II. Die Beklagte trägt die Kosten des Zulassungsverfahrens.
III. Der Streitwert für das Zulassungsverfahren wird auf 9.769,75 Euro festgesetzt.

Gründe

Die Beteiligten streiten um die Erstattung von bezahlten Planungskosten. Die Klägerin hatte anlässlich eines von der Beklagten im Jahr 2010 gefassten Aufstellungsbeschlusses mit Schreiben vom 24. Oktober 2011 im Wesentlichen mitgeteilt, dass sie die Beklagte beauftrage, ihr Grundstück in den Bebauungsplan einzubeziehen, sie die hierfür entstehenden Kosten für die Planungsänderung übernehme und bitte, über die Kosten vorab informiert zu werden. Die Beklagte teilte mit E-Mail vom 17. November 2011 den damaligen Planungsstand mit, informierte über das Vorliegen von Angeboten eines Stadtplanungsbüros und eines Schallschutzgutachters sowie über mögliche Kosten für das Gutachten in Höhe von „ca. 2.250,00 Euro“ (zzgl. Nebenkosten). Mit Schreiben vom 14. August 2013 übermittelte die Beklagte der Klägerin eine Schlussrechnung über 9.769,75 Euro mit der Bitte um Überweisung. Nach erfolgloser Mahnung vom 5. Mai 2014 erließ die Beklagte am 30. November 2015 eine Vollstreckungsanordnung („Ausstandsverzeichnis“). Nach Erlass eines Pfändungs- und Überweisungsbeschlusses gegenüber einem Kreditinstitut der Klägerin zahlte die Klägerin am 18. Dezember 2015 den vorgenannten Betrag unter Vorbehalt der Rückforderung. Daraufhin hob die Beklagte die Verfügung vom 15. Dezember 2015 auf. Das Verwaltungsgericht hat in dem von der Klägerin angestrengten Klageverfahren dem Rückzahlungsanspruch der Klägerin stattgegeben. Dagegen wendet sich die Beklagte in dem beim Verwaltungsgerichtshof anhängigen Zulassungsverfahren.
Der Antrag auf Zulassung der Berufung hat keinen Erfolg. Die geltend gemachten Zulassungsgründe der ernstlichen Zweifel an der Richtigkeit des Urteils (§ 124 Abs. 2 Nr. 1 VwGO), der besonderen rechtlichen Schwierigkeit der Rechtssache (§ 124 Abs. 2 Nr. 2 VwGO) und des Vorliegens eines Verfahrensmangels (§ 124 Abs. 2 Nr. 5 VwGO), auf deren Prüfung der Senat beschränkt ist (§ 124a Abs. 5 Satz 2 VwGO), liegen nicht vor (§ 124a Abs. 4 Satz 4 VwGO).

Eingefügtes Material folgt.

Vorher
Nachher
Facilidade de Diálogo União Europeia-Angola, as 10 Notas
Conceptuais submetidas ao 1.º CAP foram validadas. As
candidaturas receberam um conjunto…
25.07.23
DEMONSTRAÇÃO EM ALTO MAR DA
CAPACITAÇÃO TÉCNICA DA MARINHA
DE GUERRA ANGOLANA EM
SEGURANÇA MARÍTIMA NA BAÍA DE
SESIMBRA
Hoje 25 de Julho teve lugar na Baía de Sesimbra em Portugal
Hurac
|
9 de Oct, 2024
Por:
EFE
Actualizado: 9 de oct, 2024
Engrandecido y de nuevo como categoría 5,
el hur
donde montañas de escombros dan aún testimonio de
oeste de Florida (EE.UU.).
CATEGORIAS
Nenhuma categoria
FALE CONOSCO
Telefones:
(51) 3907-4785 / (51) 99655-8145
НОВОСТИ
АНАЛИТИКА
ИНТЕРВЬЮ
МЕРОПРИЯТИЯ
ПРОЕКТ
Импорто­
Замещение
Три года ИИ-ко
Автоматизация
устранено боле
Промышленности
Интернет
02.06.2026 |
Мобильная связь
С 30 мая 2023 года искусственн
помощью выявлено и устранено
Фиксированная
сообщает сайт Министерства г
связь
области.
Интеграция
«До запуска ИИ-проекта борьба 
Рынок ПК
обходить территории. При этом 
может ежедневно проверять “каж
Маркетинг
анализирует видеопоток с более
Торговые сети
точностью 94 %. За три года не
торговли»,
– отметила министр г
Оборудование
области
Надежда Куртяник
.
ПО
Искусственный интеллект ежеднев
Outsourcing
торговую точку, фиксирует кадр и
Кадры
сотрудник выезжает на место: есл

Ernstliche Zweifel an der Richtigkeit des erstinstanzlichen Urteils, die die Zulassung der Berufung rechtfertigen, sind zu bejahen, wenn ein einzelner tragender Rechtssatz oder eine einzelne erhebliche Tatsachenfeststellung des Verwaltungsgerichts mit schlüssigen Argumenten in Frage gestellt wird (vgl. BVerfG, B.v. 20.12.2010 – 1 BvR 2011/10 – NVwZ 2011, 546) und die Zweifel an der Richtigkeit einzelner Begründungselemente auf das Ergebnis durchschlagen (vgl. BVerwG, B.v. 10.3.2004 – 7 AV 4.03 – DVBl 2004, 838). Das ist nicht der Fall.

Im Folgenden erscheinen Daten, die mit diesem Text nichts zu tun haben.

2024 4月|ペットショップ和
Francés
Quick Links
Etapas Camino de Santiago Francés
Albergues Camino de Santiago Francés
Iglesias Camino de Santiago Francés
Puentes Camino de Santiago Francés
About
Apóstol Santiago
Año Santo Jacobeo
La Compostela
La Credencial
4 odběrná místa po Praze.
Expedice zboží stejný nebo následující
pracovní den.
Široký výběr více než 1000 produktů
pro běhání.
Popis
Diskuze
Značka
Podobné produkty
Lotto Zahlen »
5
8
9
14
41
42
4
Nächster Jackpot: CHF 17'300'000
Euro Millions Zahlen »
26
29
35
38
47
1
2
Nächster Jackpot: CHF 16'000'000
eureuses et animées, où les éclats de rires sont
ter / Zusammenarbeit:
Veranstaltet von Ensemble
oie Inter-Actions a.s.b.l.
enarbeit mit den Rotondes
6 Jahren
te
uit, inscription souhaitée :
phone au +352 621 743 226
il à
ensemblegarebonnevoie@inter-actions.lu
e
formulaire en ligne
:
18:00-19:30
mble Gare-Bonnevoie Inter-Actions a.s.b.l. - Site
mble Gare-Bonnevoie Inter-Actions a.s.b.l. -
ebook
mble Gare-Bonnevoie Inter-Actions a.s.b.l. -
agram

Das Verwaltungsgericht ist zu Recht davon ausgegangen, dass der von der Klägerin geltend gemachte Erstattungsanspruch gegen die Beklagte gemäß Art. 28 Satz 1 VwZVG begründet ist. Ist zu Unrecht vollstreckt worden, so wird der Anspruch auf Erstattung der bereits geleisteten Beträge ausgelöst.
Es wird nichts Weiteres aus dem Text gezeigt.